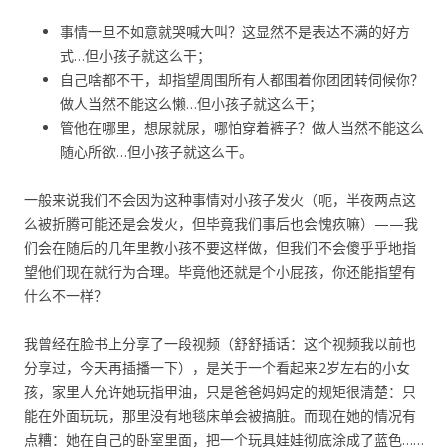
事情一旦不如意就哭喊大叫？这显然不是表达不满的好方
式…但小孩子就这么干；
自己啥都不干，却指望周围所有人都围着你团团转伺候你？
做人当然不能这么懒…但小孩子就这么干；
管他在哪里，想尿就尿，哪怕穿着裤子？做人当然不能这么
随心所欲…但小孩子就这么干。
一般来说我们不会因为这种事情对小孩子发火（呃，半夜两点这
么被折腾可能还是会发火，但毕竟我们事后也会愧疚嘛）——我
们会在随后的几年里教小孩不要这样做，但我们不会傻乎乎地指
望他们现在就行为合理。毕竟他还就是个小屁孩，你还能指望有
什么不一样？
我曾经在脸书上分享了一段视频（舒舒插话：这个视频我以前也
分享过，今天再插播一下），是关于一个看起来2岁左右的小女
孩，家里人允许她玩指甲油，只是爸爸妈妈定的规矩很清楚：只
能在外面玩玩，那里没有地毯床单会被搞脏。而现在她的情况有
点糟：她在自己的卧室里面，把一个玩具娃娃彻底涂成了蓝色……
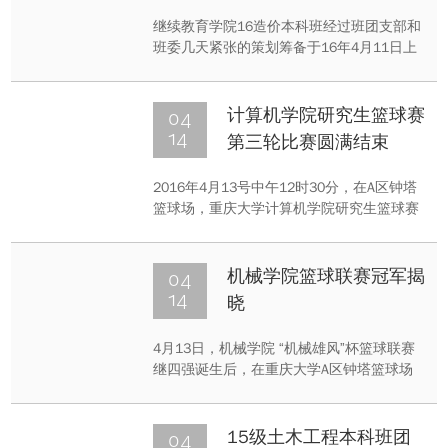
继续教育学院16造价本科班经过班团支部和
班委几天紧张的策划筹备于16年4月11日上
午9点半，分别在2203教室和足球场展开
以“相遇、团结、奋进”为主题的团日活动。
16级造价班全员积极参与活动无一缺席，班
04
计算机学院研究生篮球赛
主任张婉珠也出席了本次活动，活动有团支
14
第三轮比赛圆满结束
部书记主持。
2016年4月13号中午12时30分，在A区钟塔
篮球场，重庆大学计算机学院研究生篮球赛
第三轮比赛如期举行。由5、6支部和1支部
展开了了一场激动人心的比赛。
04
机械学院篮球联赛冠军揭
14
晓
4月13日，机械学院 “机械雄风”杯篮球联赛
继四强诞生后，在重庆大学A区钟塔篮球场
开展了篮球联赛冠军争夺赛的最后一场比
赛。经过激烈的竞争角逐，机械学院篮球联
赛的冠军、亚军、季军终于诞生，他们分别
04
15级土木工程本科班团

▶ Prompt: Only one part of the listing is wanted: the lines from the one containing "分享过，今天再插播一下），是关于一个看起来2岁左右的小女" through the one containing "展开了了一场激动人心的比赛。", both included. Please transcribe it exactly, leaving out the pictures.

▶ Result for this exercise:
分享过，今天再插播一下），是关于一个看起来2岁左右的小女
孩，家里人允许她玩指甲油，只是爸爸妈妈定的规矩很清楚：只
能在外面玩玩，那里没有地毯床单会被搞脏。而现在她的情况有
点糟：她在自己的卧室里面，把一个玩具娃娃彻底涂成了蓝色……
继续教育学院16造价本科班经过班团支部和
班委几天紧张的策划筹备于16年4月11日上
午9点半，分别在2203教室和足球场展开
以“相遇、团结、奋进”为主题的团日活动。
16级造价班全员积极参与活动无一缺席，班
04
计算机学院研究生篮球赛
主任张婉珠也出席了本次活动，活动有团支
14
第三轮比赛圆满结束
部书记主持。
2016年4月13号中午12时30分，在A区钟塔
篮球场，重庆大学计算机学院研究生篮球赛
第三轮比赛如期举行。由5、6支部和1支部
展开了了一场激动人心的比赛。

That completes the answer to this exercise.